Subsection 2 provides that:
“... a person acquires a majority interest in a corporation if the person ... acquires a shareholding ... that would entitle the person ... if the corporation were to be wound-up immediately after the shareholding was acquired to participate (otherwise than as a creditor ...) in a distribution of the property of the corporation to an extent greater than 50% of the value of the property distributable to the holders of shares in the corporation.”
- Section 56FA contains definitions of terms found in the prescribed provisions.
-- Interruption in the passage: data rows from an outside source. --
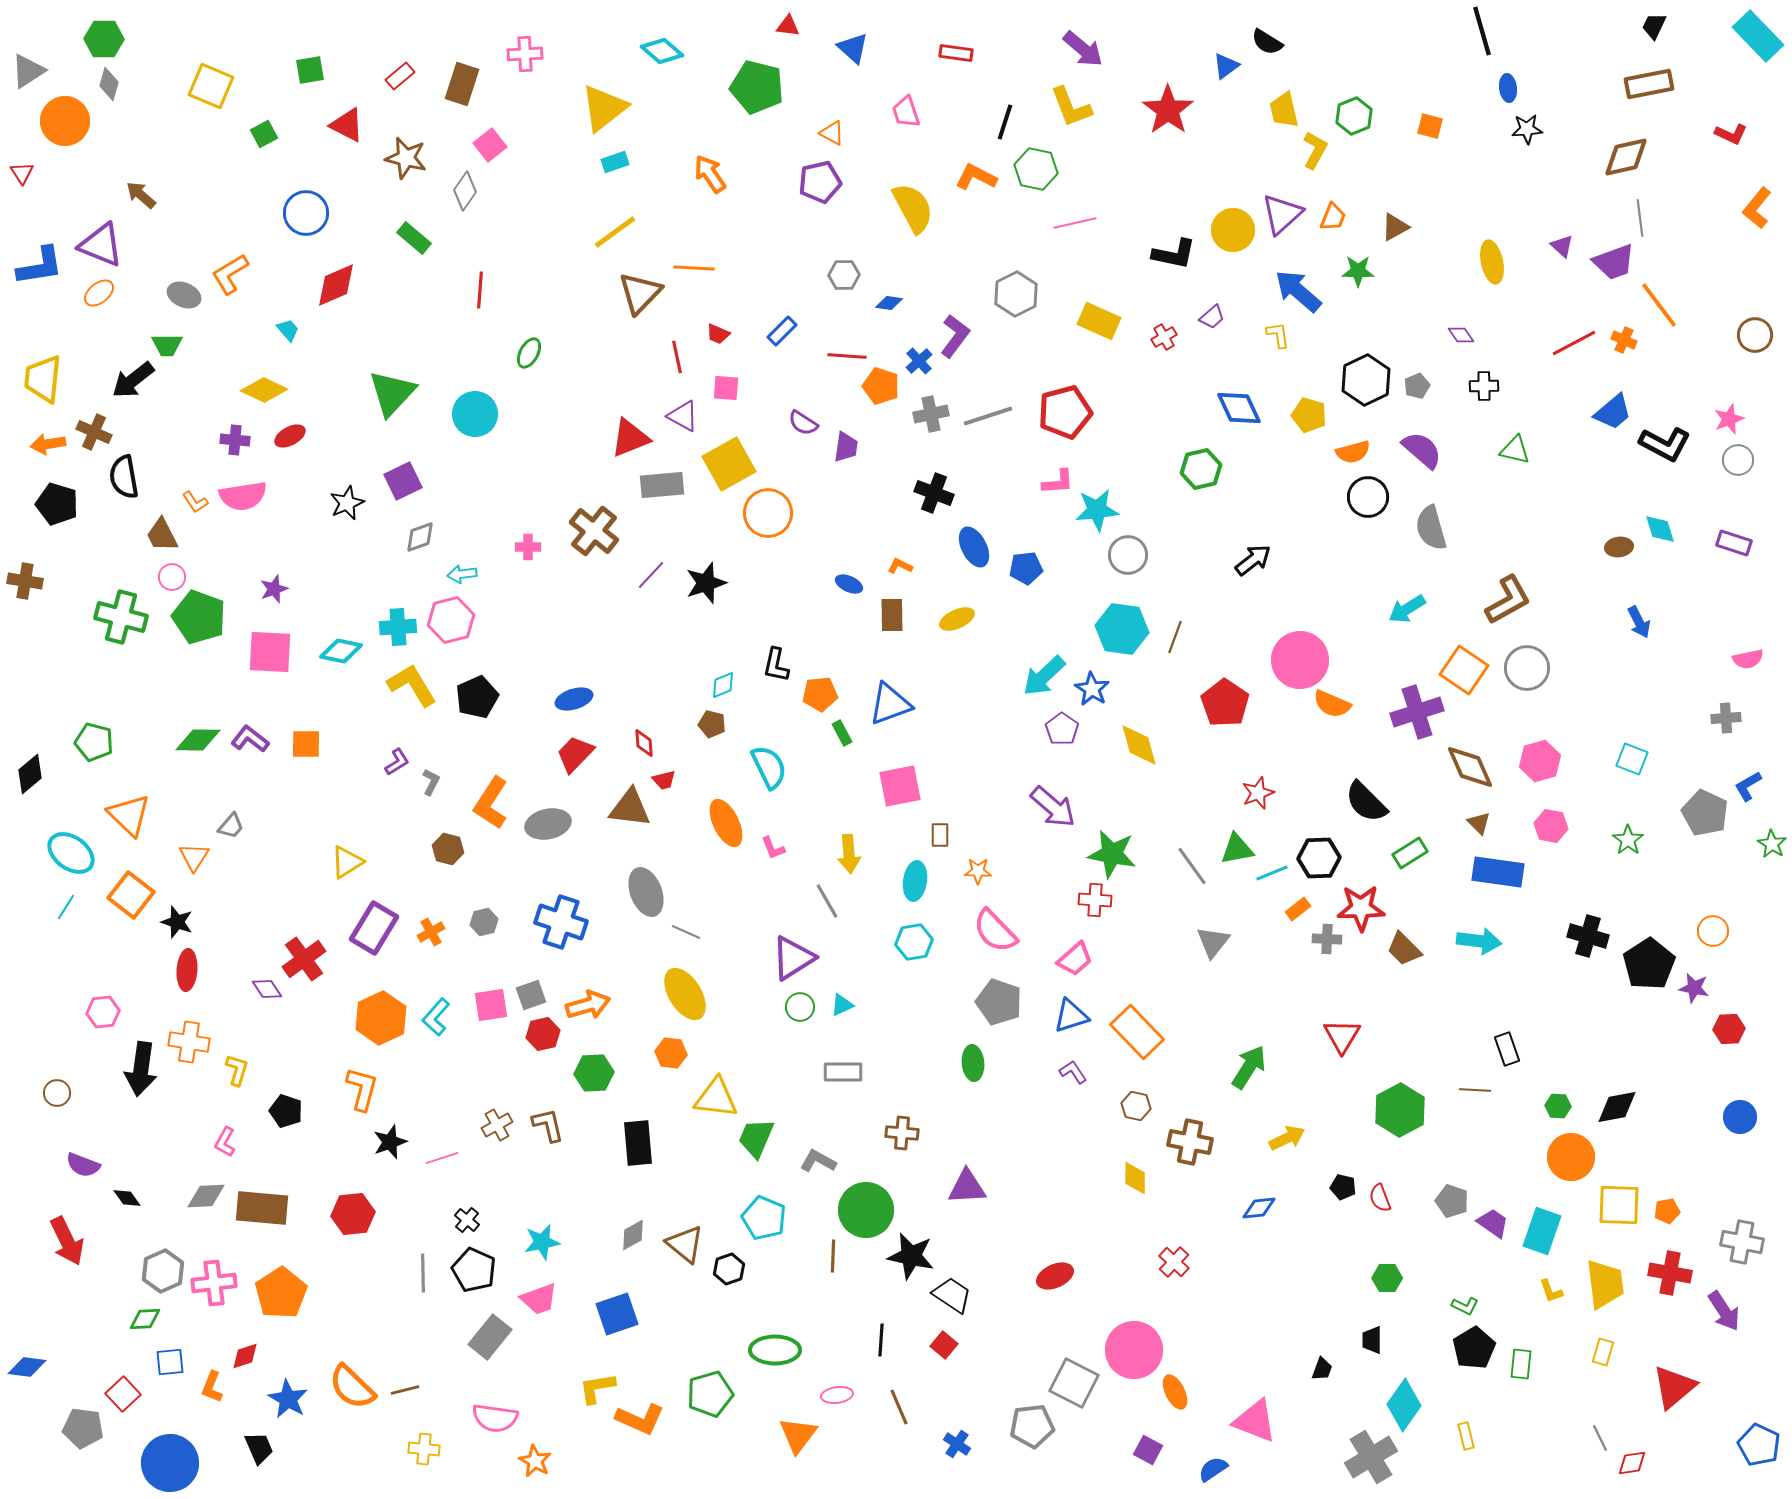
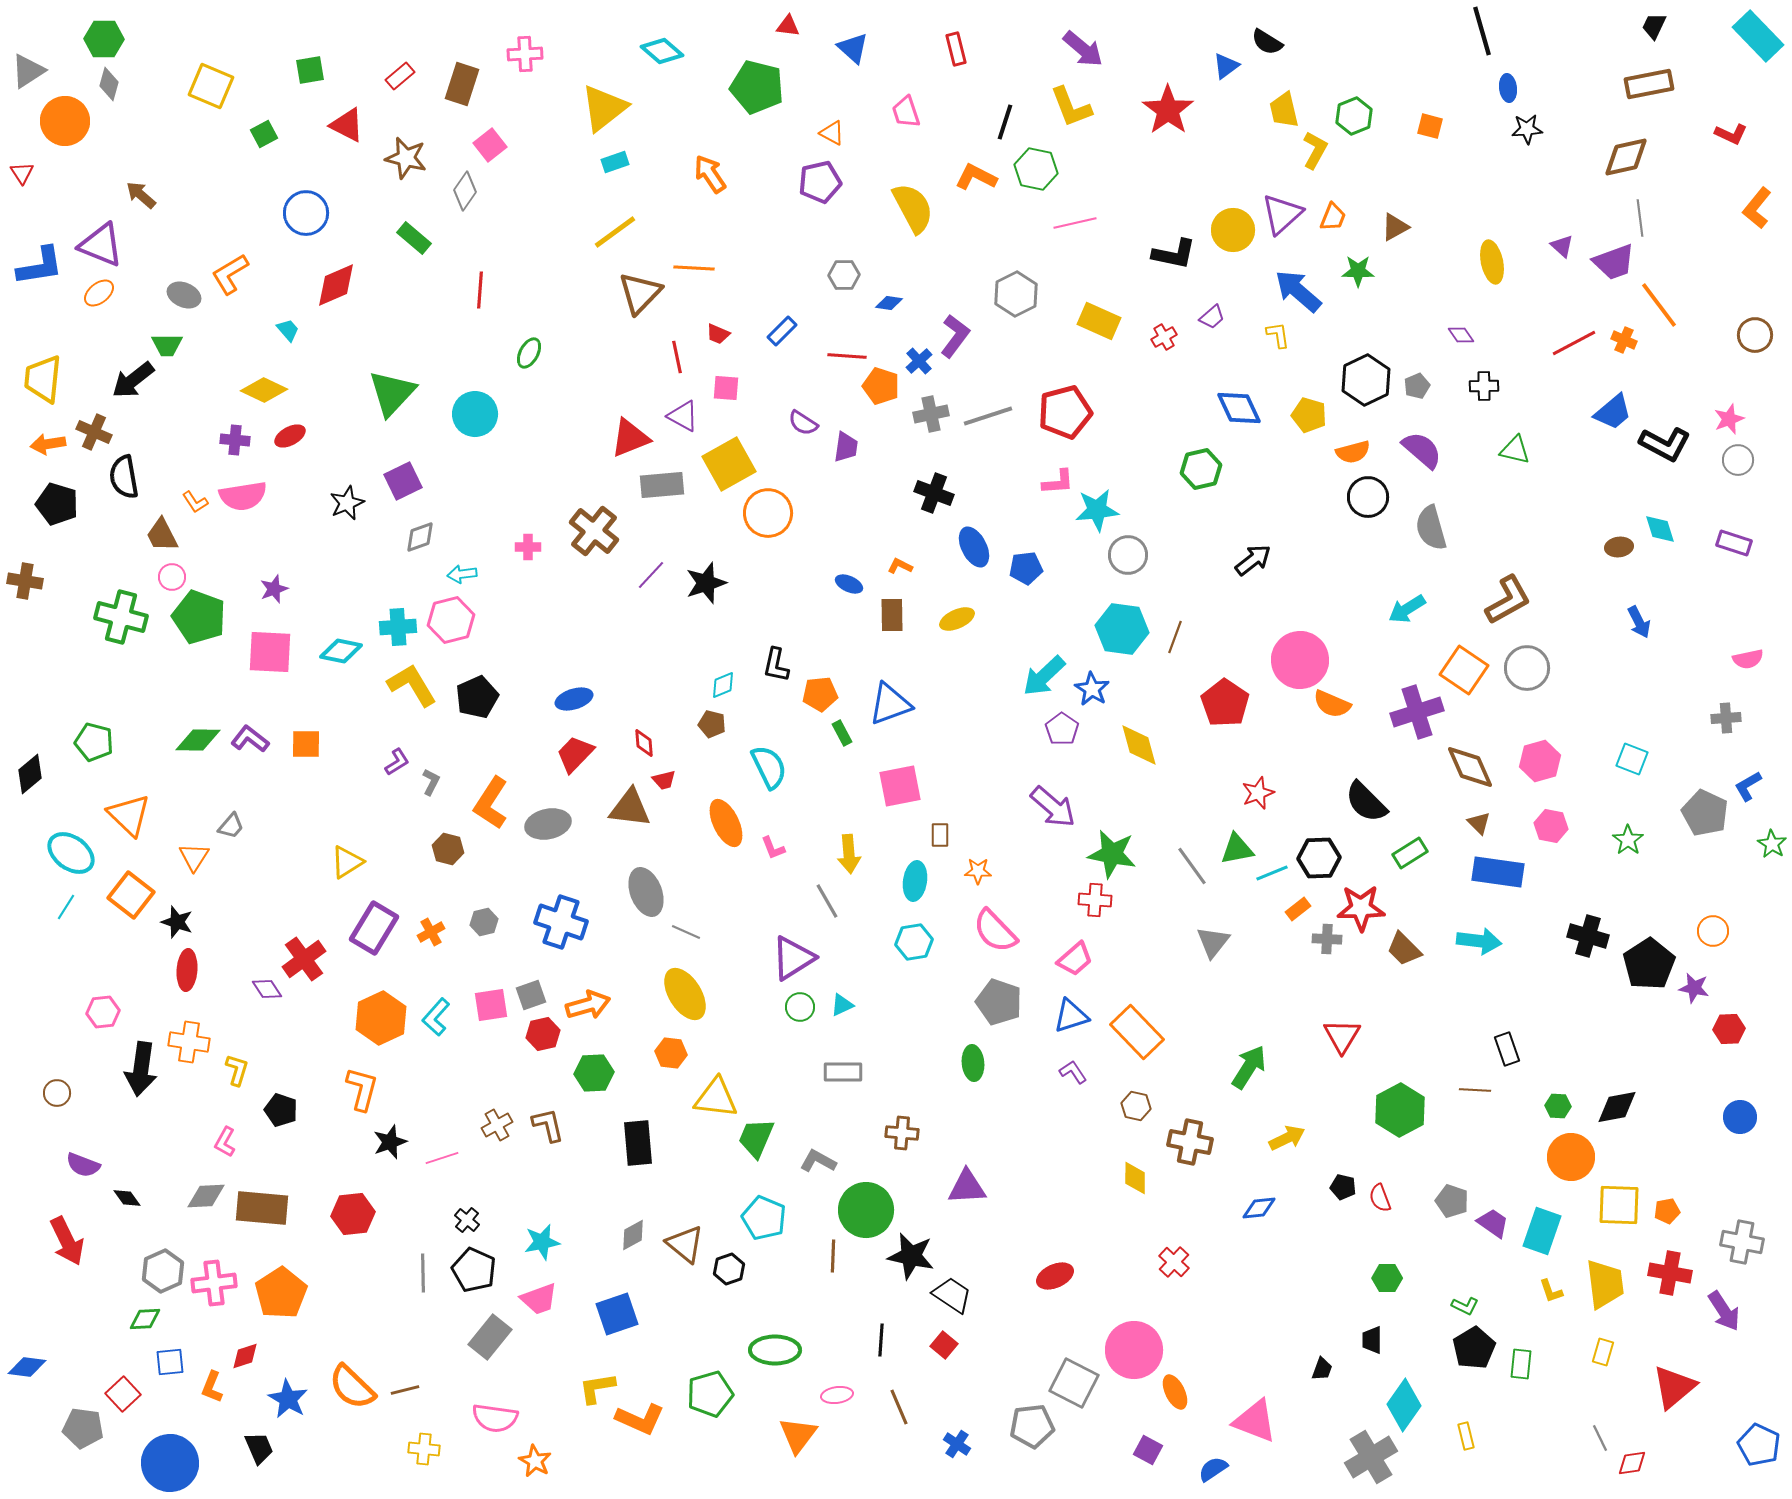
red rectangle at (956, 53): moved 4 px up; rotated 68 degrees clockwise
black pentagon at (286, 1111): moved 5 px left, 1 px up
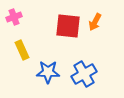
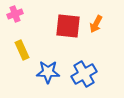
pink cross: moved 1 px right, 3 px up
orange arrow: moved 1 px right, 2 px down
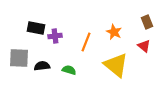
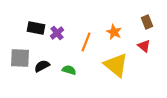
purple cross: moved 2 px right, 3 px up; rotated 32 degrees counterclockwise
gray square: moved 1 px right
black semicircle: rotated 21 degrees counterclockwise
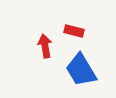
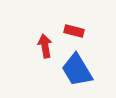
blue trapezoid: moved 4 px left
Relevantly, “acquire” is defined:
“in relation to an interest in a corporation to which the prescribed provisions apply, includes, without limiting the generality of the expression, to acquire an interest by virtue of -
- the purchase, gift, allotment or issue of any share ...;
- the redemption, surrender or cancellation of any share;
- the variation, abrogation or alteration of a right pertaining to any share ...”
- It is at once apparent that on completion of the agreement on 9 October, 1993 the respondent, though it became a shareholder of fifty-one per cent of the issued share capital in EHM, did not acquire a majority interest in that company as the term is defined in section 56FN. The respondent’s shareholding entitled it to the ordinary voting rights of a shareholder and to participate in any dividends that may have been declared, but not to receive any part of the surplus in a winding up.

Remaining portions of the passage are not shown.